Он уцелел. Вернулся в Брюссель в 51-м, физически невредимый, но совершенно изменившийся психологически. Вся его наивность исчезла, на смену ей пришел холодный цинизм. Что произошло с ним на войне? Его рассказы о Сопротивлении в Чехословакии и вооруженной борьбе в Палестине не похожи на правду. Он присочиняет по ходу дела, сам себе противореча: в 50-х приписывал себе самые неправдоподобные подвиги, теперь же совершенствует эти рассказы, свою доблесть преуменьшает, даже выдумывает промахи, что добавляет его герою правдоподобия. Он лжет все лучше, но по-прежнему лжет. Что он скрывает? В каких постыдных делах участвовал? Промышлял на черном рынке или работал на немцев? (Все было возможно в те годы.) Может быть, он просто попал в лагерь и теперь испытывает
НЕИМОВЕРНЫЙ СТЫД
за то, что выжил?
Арье сошел с ума. При первой встрече ничто не выдает его безумия. Он производит впечатление солидного человека с устоявшимися взглядами, порой излишне нервного или вспыльчивого, но не более того. Но если пообщаться с ним подольше, возникает неловкость, сначала смутная, потом все более отчетливая. Какими-то словечками, короткими взглядами он задевает вас, ранит, и начинает казаться, будто он ненавидит вас, ненавидит всех на свете, — короче, законченный параноик.
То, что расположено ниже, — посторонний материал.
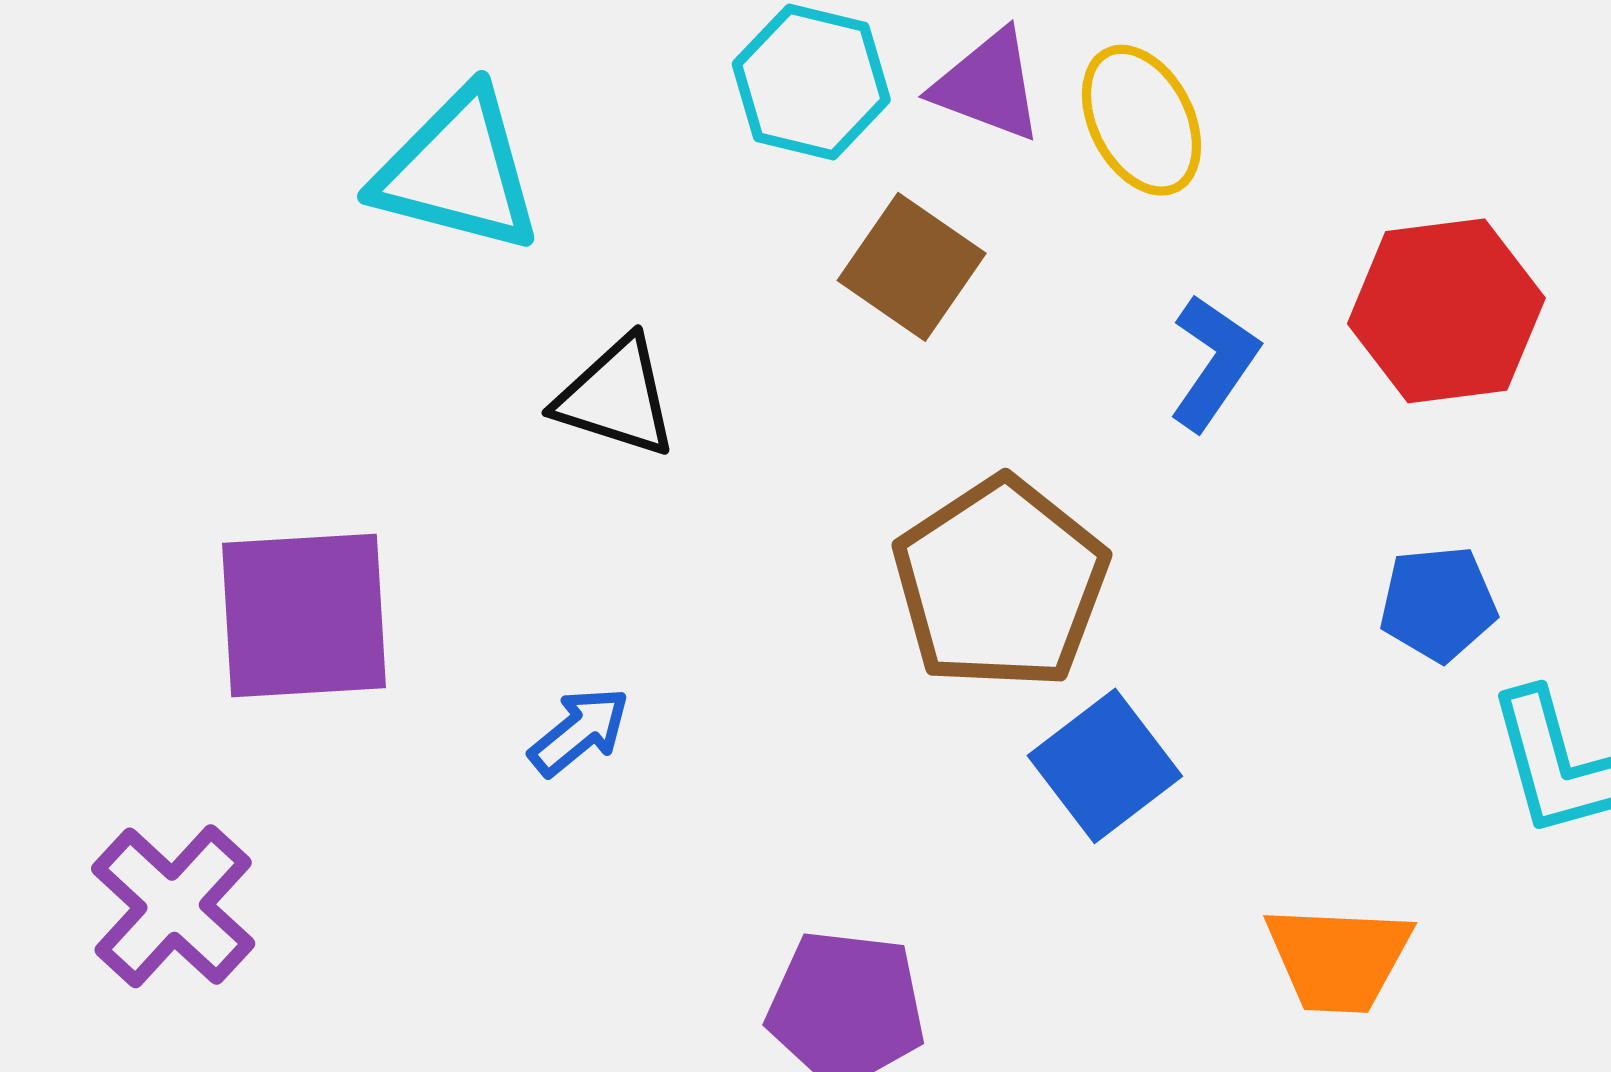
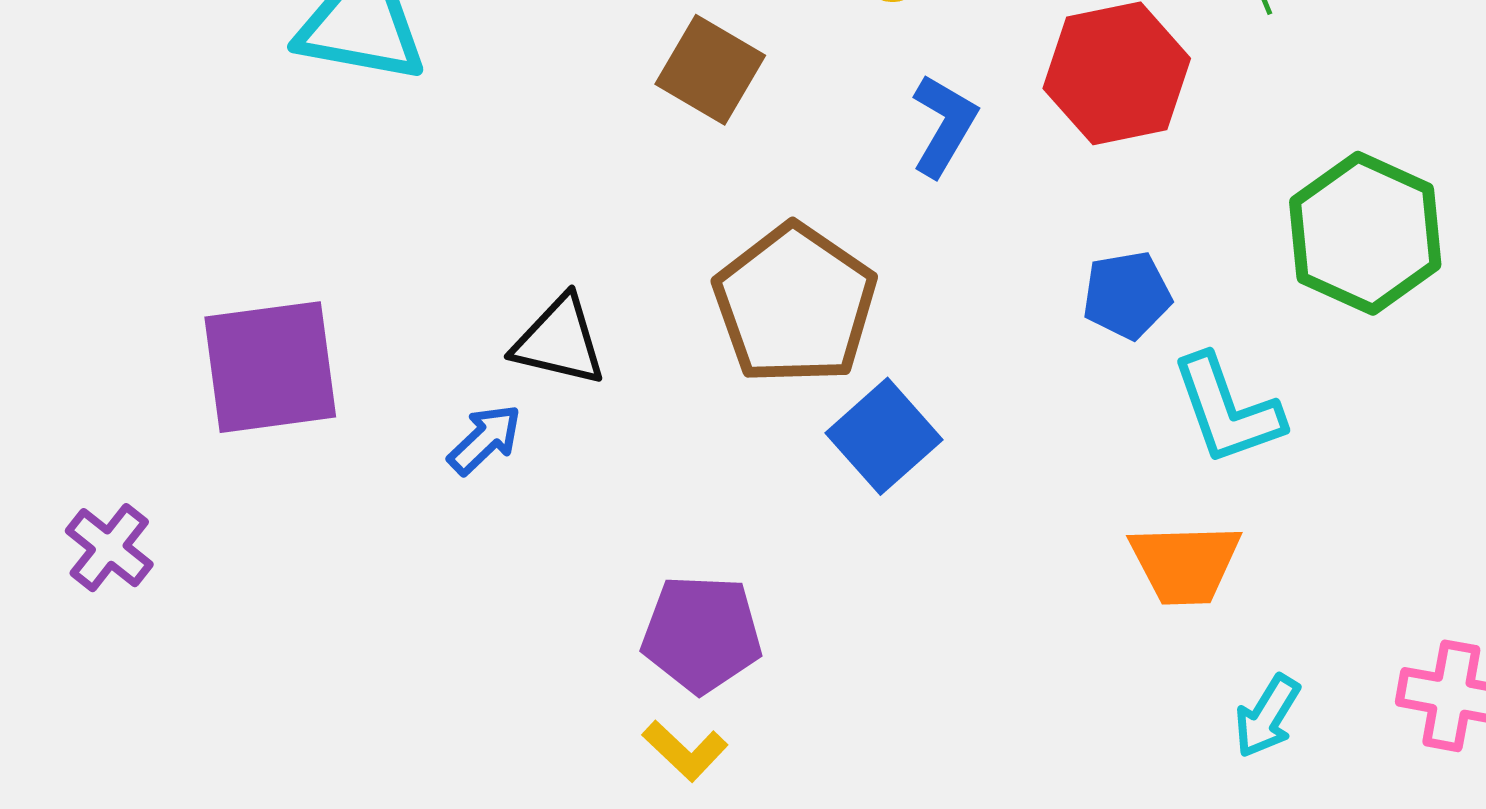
black triangle: (616, 397) -> (559, 341), moved
purple cross: (173, 906) -> (109, 548), moved, size x0.7
orange trapezoid: (1338, 959) -> (1185, 564), moved

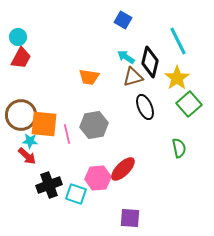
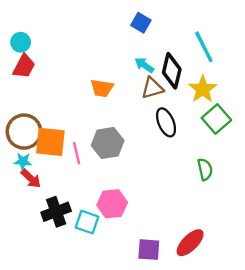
cyan star: (30, 141) -> (23, 161), moved
red ellipse: (123, 169) -> (190, 243), moved

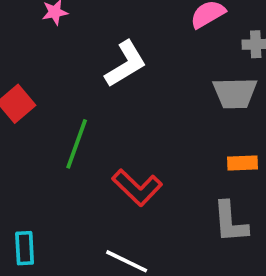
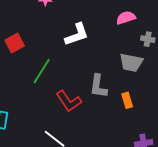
orange rectangle: (243, 163) -> (127, 100), turned 63
gray L-shape: (230, 222) -> (98, 86), moved

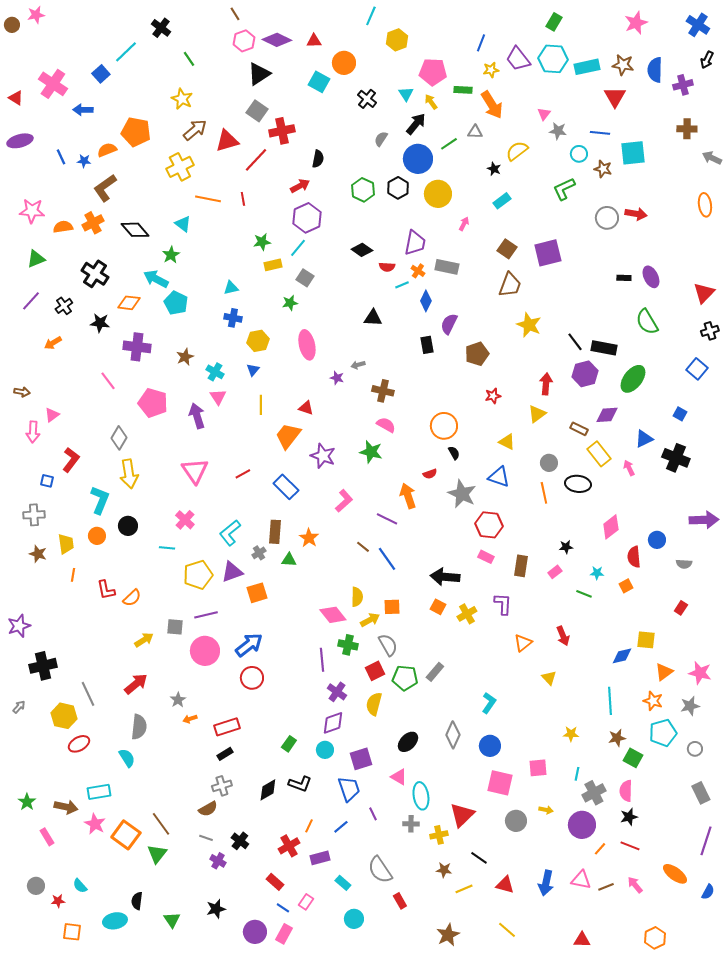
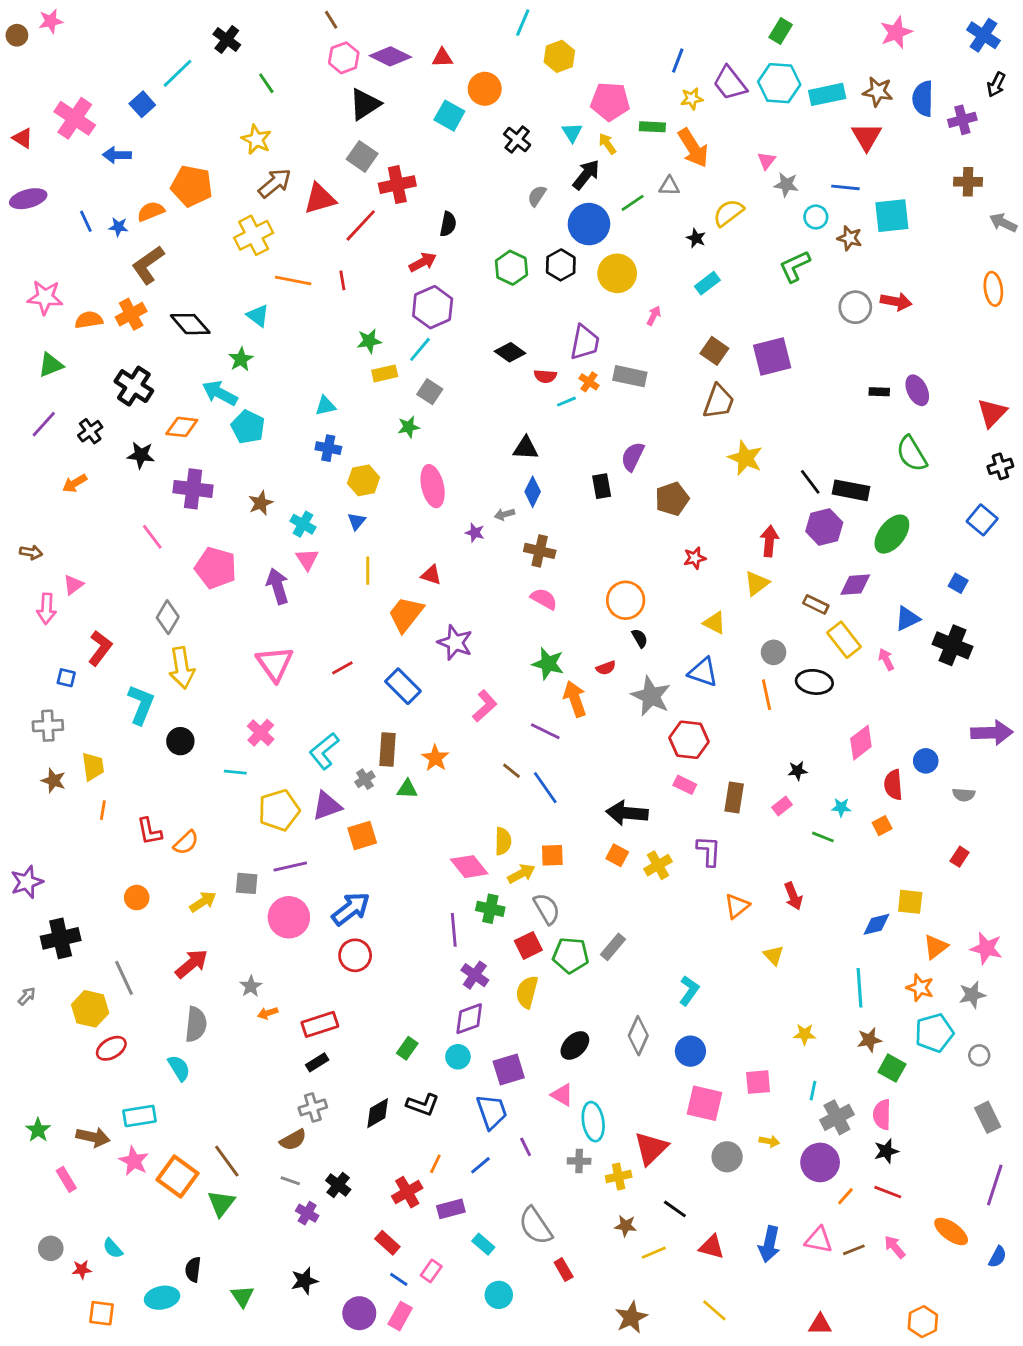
blue diamond: (426, 301) -> (533, 492), moved
green star: (371, 452) -> (548, 664), moved
orange circle: (97, 536) -> (137, 898), moved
Арье свел с ума свою жену. Ей пришлось уйти от него. Одну из его дочерей, Мартину, поместили в психиатрическую клинику. Вторая сумела унести ноги, но, чтобы выжить, обзавелась защитным панцирем, который наверняка однажды, в самый неожиданный момент, взорвется, точно бомба замедленного действия, а силы между тем мало-помалу покидают меня. Я почти не чувствую рук и ног. Зрение и слух тонут в мутном тумане. Мне больно, но боль эта так сильна, так глубоко проникла в каждую клеточку моего тела, что превращается в чистую информацию, больше не беспокоя меня. Я чувствую, что ухожу. Умираю.
Большую часть войны я прожил один, батрачил то там, то сям на юге Франции. Единственным моим развлечением были женщины, по большей части молодые крестьянки, часто толстые, безобразные. Они были рады меня пригреть. Я отведывал их прелестей, потом оставлял, чтобы отведать других. Количество было мне важнее качества.
Первой женщиной, которую я увидел голой, была моя сестра Ривкеле. Мне было шестнадцать и очень хотелось узнать, что прячут женщины под одеждой, на что похожи эти части тела, именуемые срамными, и как вообще устроено женское тело.
Однажды в субботу я забрался в комнату сестер и спрятался в платяном шкафу, дверца которого, чуть великоватая, всегда была приоткрыта. Я сидел не шевелясь, наверно, целый час. Наконец потерял терпение и вывалился из шкафа — в тот самый момент, когда в комнату вошла Ривкеле. Она так и застыла в дверях:
— Что ты здесь делаешь?
Я покраснел. Поняв, что я задумал, она улыбнулась недоброй улыбкой. Схватила меня за ухо и больно выкрутила. Я было закричал, но она другой рукой зажала мне рот. Ривкеле была моложе меня и слабее, обычно я без труда одолевал ее, но на сей раз, чувствуя свою вину, словно окаменел.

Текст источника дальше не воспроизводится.